How to locate the origin of "Invalid floating point" exception without the debugger?

My system runs for hours without issues.
Suddenly it throws the invalid floating point exception.
It does not happen:
- While running in the debugger
- In all computers

How can I determine where the exception is thrown, without the debugger?
I use Delphi 6.

Solution

By combination of logging and exception tracing. That would mean your system would have to be deployed with debug information. Does not seem a problem for you but sometimes is a problem for box software.

There are a lot of tools to do it, but maybe not all are Delphi-6 compatible still. To name a few:

So you would have to change default exception handler (in TApplication, ExceptProc or whatever - those tools in their sources would show you how to do it) and log floating point exceptions (you would hardly be interested in ALL the possible exceptions now).

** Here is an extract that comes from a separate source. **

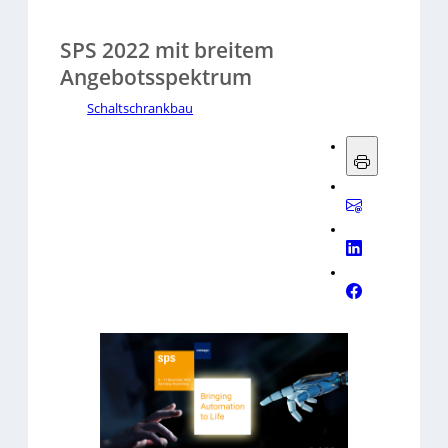
SPS 2022 mit breitem
Angebotsspektrum
Schaltschrankbau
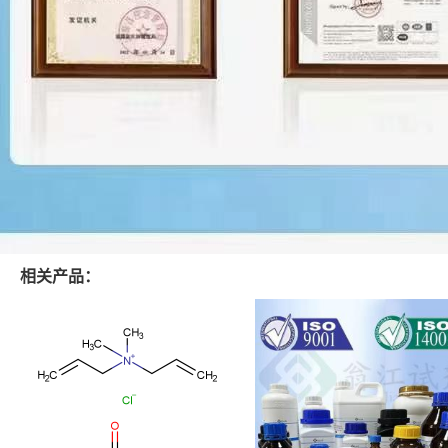
相关产品：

This brings another question: a logging framework. Some libs above are already having it, some would need an extra library. You would already need it now and you would need it even more later.

Now you run your service for a while and it keeps saving all FP-related exceptions with their stack traces. IF you compiled it with some optimizations disabled (like "always generate stack frame") it would probably also show some local variables and parameters along the way.

If you re lucky - that would be enough for you to understand how the error happens. But most probably you would see the immediate error condition, but not how they developed from failed initial assumptions.

In that case you would at least have the stack trace (execution path) to the error (or few paths to a few similar errors that you know think being one). At that point you shift your main effort into logging. Knowing your execution path you can log all the interesting functions parameter and local variables along the execution path and see how those variables get abnormal values before the logged exception (and how values are normal if now exception happens).

You would have to do several iterations, first expanding your search down the call stack, adding more params and vars to log, and maybe including some side-by routines to the logging, that are not directly in the call stack but were called before the exception and were affecting local vars values before the error.